**Records for this task**
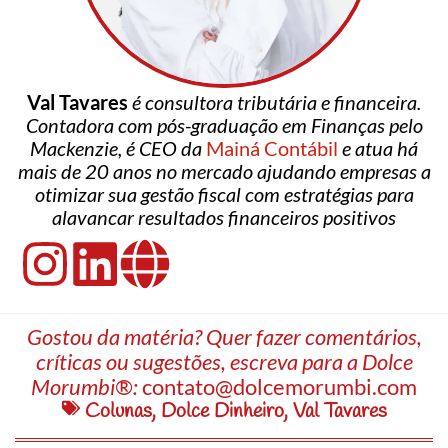
Val Tavares
é consultora tributária e financeira.
Contadora com pós-graduação em Finanças pelo
Mackenzie, é CEO da
Mainá Contábil
e atua há
mais de 20 anos no mercado ajudando empresas a
otimizar sua gestão fiscal com estratégias para
alavancar resultados financeiros positivos
Gostou da matéria? Quer fazer comentários,
críticas ou sugestões, escreva para a Dolce
Morumbi®:
contato@dolcemorumbi.com
Colunas
,
Dolce Dinheiro
,
Val Tavares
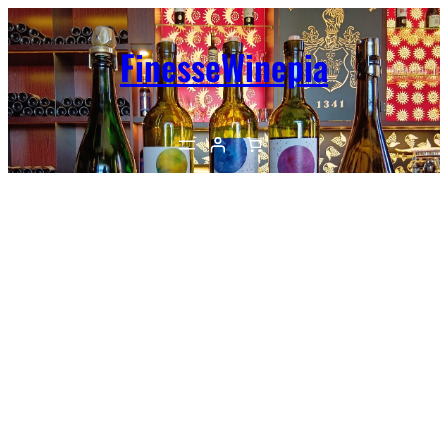
内
容
FinesseWinepia
を
ス
キ
ッ
プ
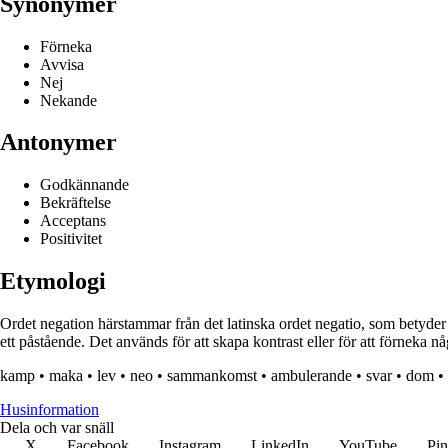
Synonymer
Förneka
Avvisa
Nej
Nekande
Antonymer
Godkännande
Bekräftelse
Acceptans
Positivitet
Etymologi
Ordet negation härstammar från det latinska ordet negatio, som betyder a
ett påstående. Det används för att skapa kontrast eller för att förneka n
kamp
•
maka
•
lev
•
neo
•
sammankomst
•
ambulerande
•
svar
•
dom
•
Husinformation
Dela och var snäll
X
Facebook
Instagram
LinkedIn
YouTube
Pin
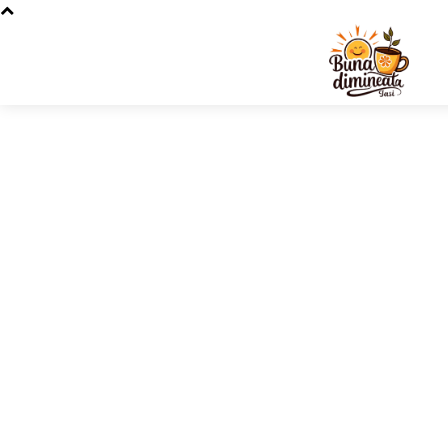
Stiri si 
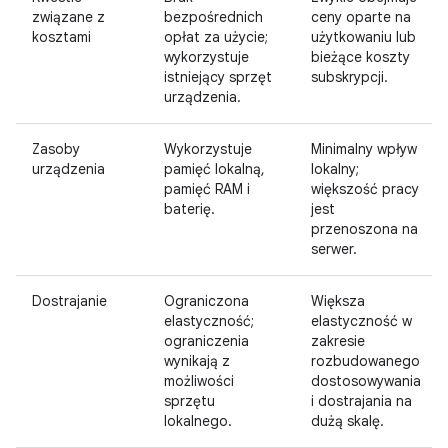
związane z
bezpośrednich
ceny oparte na
kosztami
opłat za użycie;
użytkowaniu lub
wykorzystuje
bieżące koszty
istniejący sprzęt
subskrypcji.
urządzenia.
Zasoby
Wykorzystuje
Minimalny wpływ
urządzenia
pamięć lokalną,
lokalny;
pamięć RAM i
większość pracy
baterię.
jest
przenoszona na
serwer.
Dostrajanie
Ograniczona
Większa
elastyczność;
elastyczność w
ograniczenia
zakresie
wynikają z
rozbudowanego
możliwości
dostosowywania
sprzętu
i dostrajania na
lokalnego.
dużą skalę.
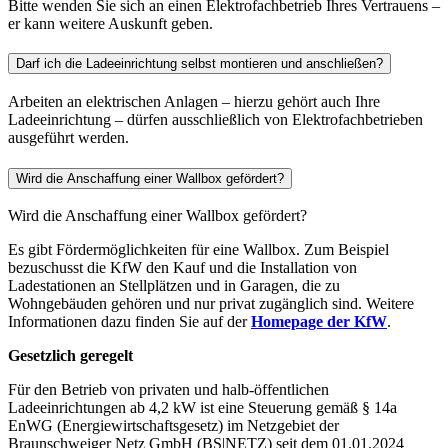
Bitte wenden Sie sich an einen Elektrofachbetrieb Ihres Vertrauens –
er kann weitere Auskunft geben.
Darf ich die Ladeeinrichtung selbst montieren und anschließen?
Arbeiten an elektrischen Anlagen – hierzu gehört auch Ihre
Ladeeinrichtung – dürfen ausschließlich von Elektrofachbetrieben
ausgeführt werden.
Wird die Anschaffung einer Wallbox gefördert?
Wird die Anschaffung einer Wallbox gefördert?
Es gibt Fördermöglichkeiten für eine Wallbox. Zum Beispiel
bezuschusst die KfW den Kauf und die Installation von
Ladestationen an Stellplätzen und in Garagen, die zu
Wohngebäuden gehören und nur privat zugänglich sind. Weitere
Informationen dazu finden Sie auf der
Homepage der KfW
.
Gesetzlich geregelt
Für den Betrieb von privaten und halb-öffentlichen
Ladeeinrichtungen ab 4,2 kW ist eine Steuerung gemäß § 14a
EnWG (Energiewirtschaftsgesetz) im Netzgebiet der
Braunschweiger Netz GmbH (BS|NETZ) seit dem 01.01.2024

**What needs to be done**
In the listing above, find the lines holding the word "para" and copy them.

**Written solution**
otimizar sua gestão fiscal com estratégias para
críticas ou sugestões, escreva para a Dolce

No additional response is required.